A seal base 41 that closes off the opening 29 from the recess section 27 side is provided in the valve body 31 and a downstream valve shaft 42 that penetrates the opening 29 and arranged in the downstream side (the transporting passage 24 side) of the seal base 41 is continuously formed. The downstream valve shaft 42 is penetrated and arranged the opening 29, and the sheet material 37 comes into contact with a tip end of the downstream valve shaft 42. An upstream valve shaft 43 is continuously formed in the upstream side (the protrusion member 32 side) of the seal base 41 and the upstream valve shaft 43 is fitted to the inside of the coil spring 35 at the upper side (the side that the diameter is decreased) in FIG. 3.

The valve body 31 is biased to the upper side in FIG. 3 by a biasing force of the coil spring 35 and the opening 29 is closed by the seal base 41 from the recess section 27 side in the above-described sealing apparatus 22. When the transporting passage 24 is made to have negative pressure by the ejection of the ink, the sheet material 37 is deformed toward the second case 26 side and a force that presses down the downstream valve shaft 42 in lower-mid direction in FIG. 3 is operated. According to the deformation of the sheet material 37, the valve body 31 is pressed down against the biasing force of the coil spring 35, the seal base 41 is separated from the opening 29 and ink can flow through the opening 29 so that ink is supplied to the transporting passage 24. In the state that ink is supplied to the transporting passage 24, the deformation of the sheet material 37 is released, the valve body 31 is biased by the biasing force of the coil spring 35 and then the opening 29 is closed off.

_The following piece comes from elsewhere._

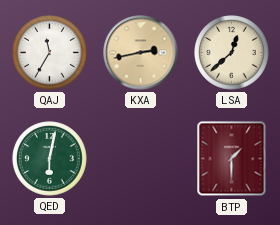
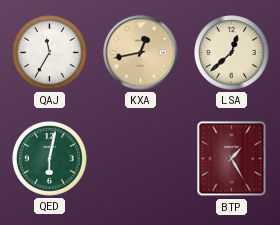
KXA: 2:43 -> 12:43
BTP: 1:30 -> 1:25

Ink that is supplied to the supply passage 23 from the ink cartridge 2 (see FIG. 1) through the filter member (not shown) is guided to the lower side in FIG. 3 at the outside of the cylindrical wall 28 and transported to the upper side of the protrusion member 32 through the slit groove 34 from the slit 33. Ink that passes through the slit groove 34 is all guided into the inside of the coil spring 35 and flows from the inside to the outside through gaps of windings. All of the ink is transported to the transporting passage 24 when the opening 29 is opened by the pressure change of the transporting passage 24.

Since all of the ink from the supply passage 23 is circulated to the gaps of the windings of the coil spring 35, the foreign materials are captured in the gaps of the windings even if the foreign materials are mixed. When the valve body 31 is operated and the opening 29 is opened/closed, ink is circulated to the gaps of the windings of the coil spring 35 so that the foreign materials can be captured when the coil spring 35 is flexible and the foreign materials can be reliably captured even if minimal foreign materials are present.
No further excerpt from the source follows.